Euclidean Distance between $P1$ and $P2$ $= \sqrt{(X2 - X1)^2 + (Y2 - Y1)^2}$

Taking the data below as an example, the Euclidean Distance will be dominated by the salary.  
Salary: $(79800 - 48000) ^2 = 961000000$  
Age: $(48 - 27) ^2 = 441$

In the model, therefore, it would be like the Age doesn't exist. To ensure that all variables are equal, they need to be in the same scale. Transformation can either be done via Standardization or Normalization. 


$Xstand = \dfrac{x - mean(x)}{Standard Deviation (x)}$  
  
$Xnorm = \dfrac{x - min(x)}{max(x) - min(x)}$  


Needs to be done after train/test split so that the the scaling is based on the training data alone. The same fit is then used for the test data set and making future predictions.   

The example here scales the categorical data that has been encoded also. If this needs to be done depends on the context. 

In [3]:
## ------- Import libraries and data ------- ##

import pandas as pd
from sklearn.preprocessing import LabelEncoder, OneHotEncoder
from sklearn.compose import ColumnTransformer
from sklearn.model_selection import train_test_split
from sklearn.preprocessing import StandardScaler

lst = [['France', 44, 72000, 'No'], 
       ['Spain', 27, 48000, 'Yes'],
       ['Germany', 30, 54000, 'No'],
       ['Spain', 38, 61000, 'No'],
       ['Germany', 40, 63777.78 , 'Yes'],
       ['France', 35, 58000, 'Yes'],
       ['Spain', 38.77 , 52000, 'No'],
       ['France', 48,79000, 'Yes'],
       ['Germany', 50, 83000, 'No'],
       ['France', 37, 67000, 'Yes']]  

df = pd.DataFrame(lst, columns =['Country', 'Age', 'Salary', 'Purchased'])

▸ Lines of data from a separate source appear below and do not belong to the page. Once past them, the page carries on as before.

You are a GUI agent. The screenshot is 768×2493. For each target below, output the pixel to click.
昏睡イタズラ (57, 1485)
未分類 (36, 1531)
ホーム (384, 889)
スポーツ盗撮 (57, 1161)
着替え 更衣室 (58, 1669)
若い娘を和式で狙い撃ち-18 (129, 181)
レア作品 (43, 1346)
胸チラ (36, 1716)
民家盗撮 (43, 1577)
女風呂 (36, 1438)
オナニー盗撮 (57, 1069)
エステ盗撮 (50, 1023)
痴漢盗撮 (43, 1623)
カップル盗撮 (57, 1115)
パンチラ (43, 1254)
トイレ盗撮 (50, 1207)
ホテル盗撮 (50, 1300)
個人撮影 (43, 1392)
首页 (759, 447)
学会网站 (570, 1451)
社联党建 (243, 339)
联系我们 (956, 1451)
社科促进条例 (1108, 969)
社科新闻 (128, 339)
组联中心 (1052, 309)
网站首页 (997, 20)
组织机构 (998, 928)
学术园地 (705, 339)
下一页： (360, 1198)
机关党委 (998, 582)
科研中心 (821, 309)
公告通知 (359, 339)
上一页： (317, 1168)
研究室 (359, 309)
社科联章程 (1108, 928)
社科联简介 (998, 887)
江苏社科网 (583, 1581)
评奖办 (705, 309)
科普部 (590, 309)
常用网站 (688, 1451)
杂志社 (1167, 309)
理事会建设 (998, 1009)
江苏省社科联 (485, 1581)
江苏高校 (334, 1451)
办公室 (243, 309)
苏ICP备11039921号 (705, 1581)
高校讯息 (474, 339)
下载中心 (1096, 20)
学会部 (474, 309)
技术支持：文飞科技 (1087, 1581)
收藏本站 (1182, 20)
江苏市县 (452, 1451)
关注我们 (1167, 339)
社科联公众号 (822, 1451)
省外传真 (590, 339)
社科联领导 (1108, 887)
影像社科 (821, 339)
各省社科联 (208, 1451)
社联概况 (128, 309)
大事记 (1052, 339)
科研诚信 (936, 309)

# set X as all independent variables
X = df.iloc[:,:-1].values

# set y as dependent variable
y = df.iloc[:,-1].values


## ------- Categorical encoding ------- ##


# Create Column Transformer object for multi-categoical 
columntransformer = ColumnTransformer([('encoder', OneHotEncoder(), [0])], remainder='passthrough')

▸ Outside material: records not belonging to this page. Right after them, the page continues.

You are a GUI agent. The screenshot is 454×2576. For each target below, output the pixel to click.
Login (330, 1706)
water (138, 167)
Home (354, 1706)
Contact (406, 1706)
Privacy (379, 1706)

# take a copy for mapping purposes 
X_names = X.copy()

# fit to data
X = columntransformer.fit_transform(X) 

# need to use drop if you want to get feature names 
columntransformer_names = ColumnTransformer([('encoder', OneHotEncoder(), [0])], remainder='drop')
X_names = columntransformer_names.fit_transform(X_names)
X_mapping_vals = columntransformer_names.get_feature_names()

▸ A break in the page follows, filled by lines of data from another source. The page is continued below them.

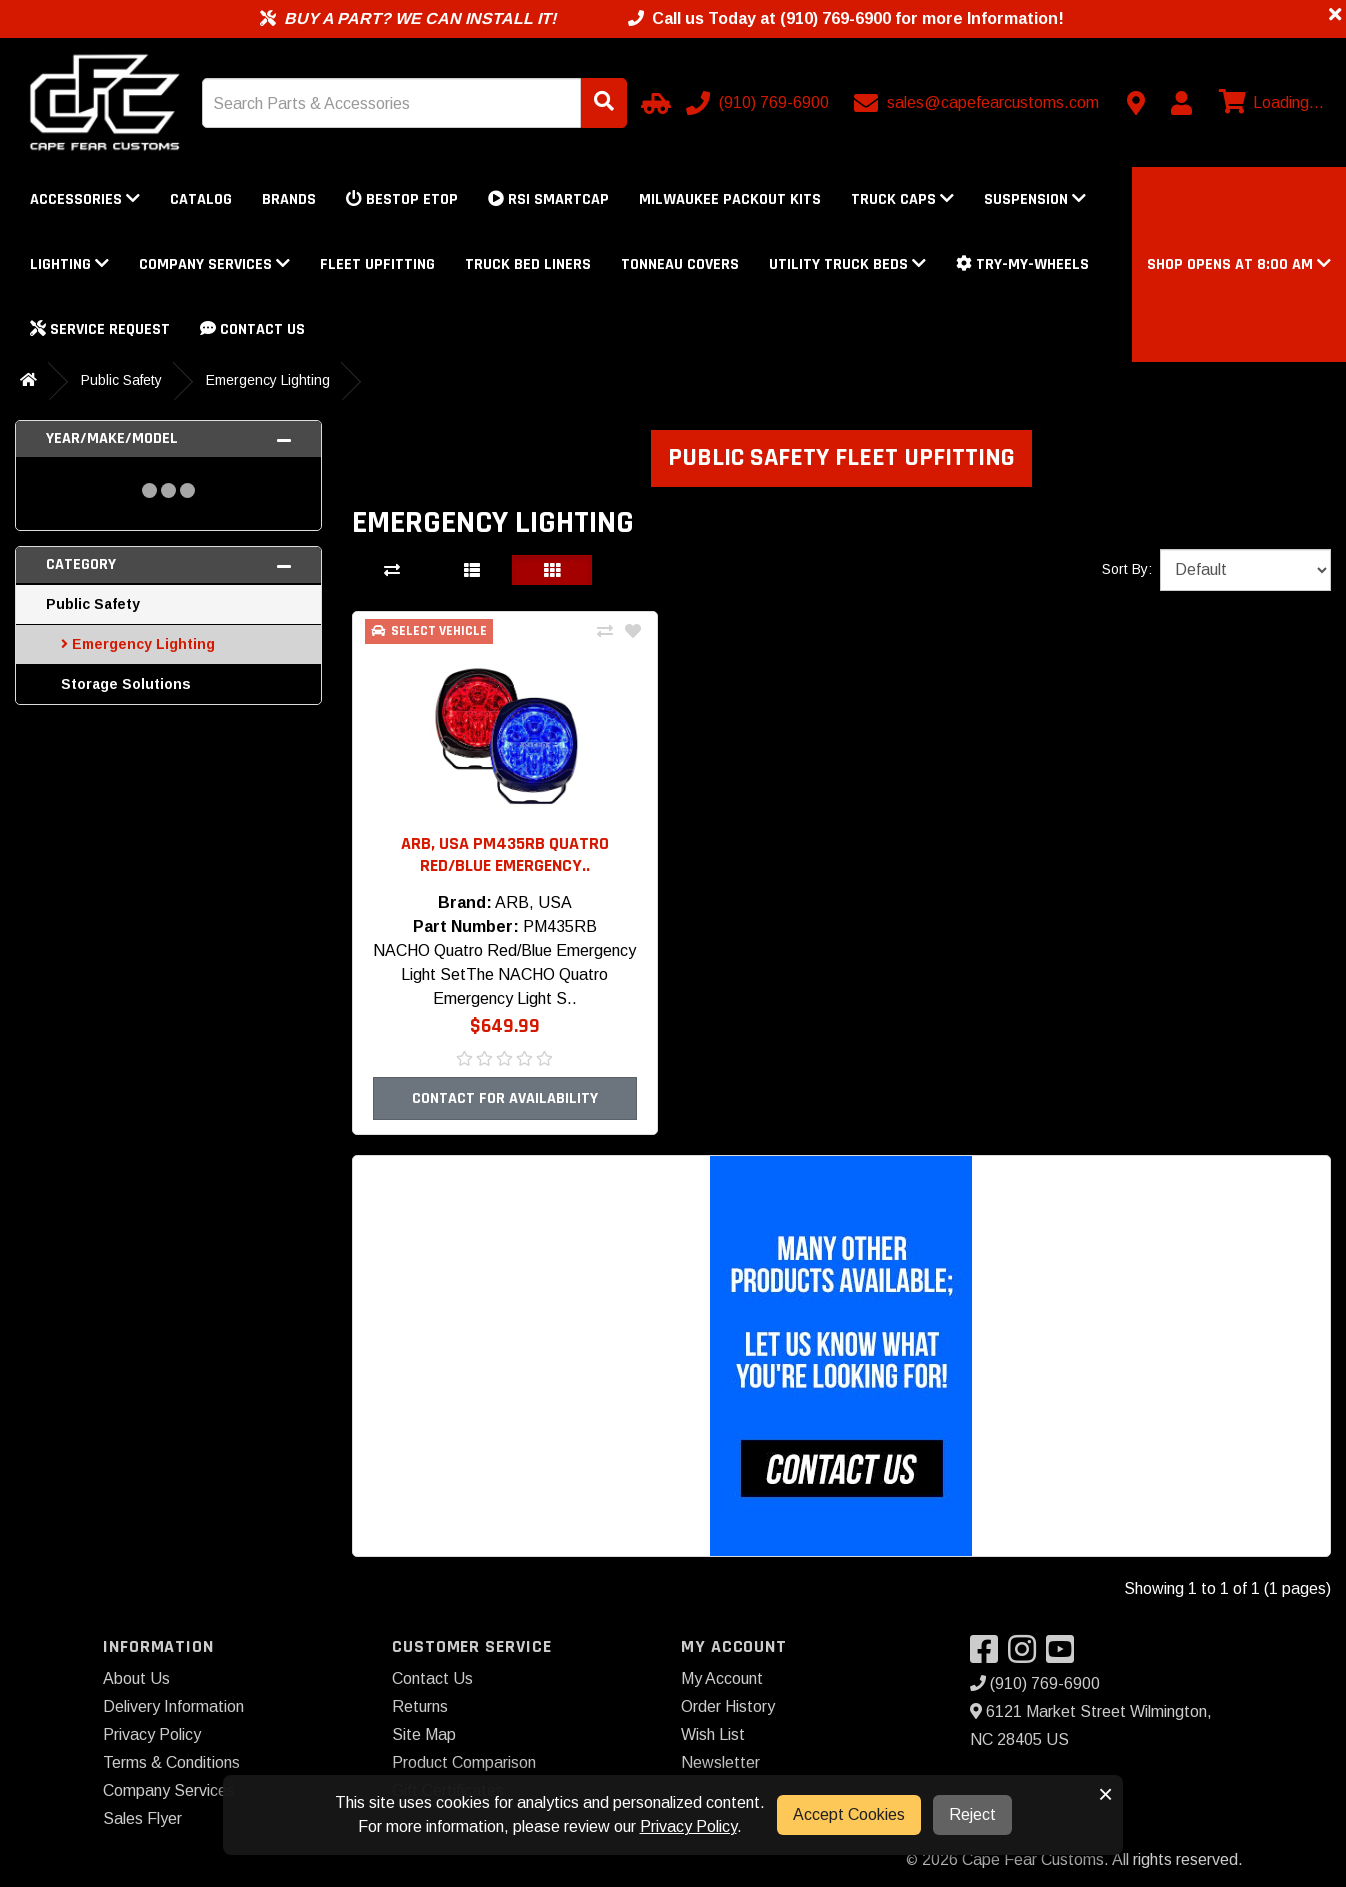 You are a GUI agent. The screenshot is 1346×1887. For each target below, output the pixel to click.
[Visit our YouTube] (1065, 1655)
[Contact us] (1136, 103)
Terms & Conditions (171, 1762)
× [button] (1105, 1794)
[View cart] (1269, 103)
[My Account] (1181, 103)
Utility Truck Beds (847, 264)
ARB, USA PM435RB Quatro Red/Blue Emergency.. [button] (505, 854)
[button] (1239, 264)
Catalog (201, 199)
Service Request (100, 329)
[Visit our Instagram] (1027, 1655)
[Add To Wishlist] (633, 632)
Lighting (69, 264)
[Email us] (978, 103)
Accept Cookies (849, 1814)
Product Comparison (464, 1762)
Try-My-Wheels (1022, 264)
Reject (972, 1814)
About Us (136, 1678)
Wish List (713, 1734)
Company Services (214, 264)
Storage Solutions (126, 684)
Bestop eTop (402, 199)
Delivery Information (173, 1706)
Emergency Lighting (268, 380)
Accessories (85, 199)
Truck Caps (902, 199)
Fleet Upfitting (377, 264)
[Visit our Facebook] (989, 1655)
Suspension (1035, 199)
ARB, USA (533, 902)
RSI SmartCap (548, 199)
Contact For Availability (505, 1098)
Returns (420, 1706)
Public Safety (121, 380)
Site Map (424, 1734)
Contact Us (252, 329)
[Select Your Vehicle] (653, 103)
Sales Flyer (142, 1818)
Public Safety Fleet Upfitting (841, 457)
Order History (728, 1706)
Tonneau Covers (680, 264)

# label encoder create object for binary categoical features
labelencoder_y = LabelEncoder()

# fit object to the data and replace categorical data
y  = labelencoder_y.fit_transform(y)

# get mapping of features 
y_mapping_vals = dict(zip(labelencoder_y.classes_, labelencoder_y.transform(labelencoder_y.classes_)))



## ------- Splitting into Training and Test set ------- ##

# random_state is set to ensure that same outcome each time. Would work fine without this
X_train, X_test, y_train, y_test = train_test_split(X, y, test_size = 0.20, random_state = 0)


## ------- Feature Scaling ------- ##

# Make scaling object using Standardization
sc_X = StandardScaler()

# Fit and transform to training data
X_train = sc_X.fit_transform(X_train) 

# use the same fit as the training set and transform the test set
X_test = sc_X.transform(X_test) 


# Y scaling only needs to be done for regression not classification 
# sc_y = StandardScaler()
# y_train = sc_y.fit_transform(y_train)

[[0.0 1.0 0.0 40.0 63777.78]
 [1.0 0.0 0.0 37.0 67000.0]
 [0.0 0.0 1.0 27.0 48000.0]
 [0.0 0.0 1.0 38.77 52000.0]
 [1.0 0.0 0.0 48.0 79000.0]
 [0.0 0.0 1.0 38.0 61000.0]
 [1.0 0.0 0.0 44.0 72000.0]
 [1.0 0.0 0.0 35.0 58000.0]]
[[-1.          2.64575131 -0.77459667  0.26323727  0.12381499]
 [ 1.         -0.37796447 -0.77459667 -0.25333628  0.46175629]
 [-1.         -0.37796447  1.29099445 -1.97524812 -1.53093343]
 [-1.         -0.37796447  1.29099445  0.05144212 -1.11141981]
 [ 1.         -0.37796447 -0.77459667  1.64076674  1.72029716]
 [-1.         -0.37796447  1.29099445 -0.0811451  -0.16751415]
 [ 1.         -0.37796447 -0.77459667  0.95200201  0.98614832]
 [ 1.         -0.37796447 -0.77459667 -0.59771865 -0.48214937]]


ValueError: Expected 2D array, got 1D array instead:
array=[1. 1. 1. 0. 1. 0. 0. 1.].
Reshape your data either using array.reshape(-1, 1) if your data has a single feature or array.reshape(1, -1) if it contains a single sample.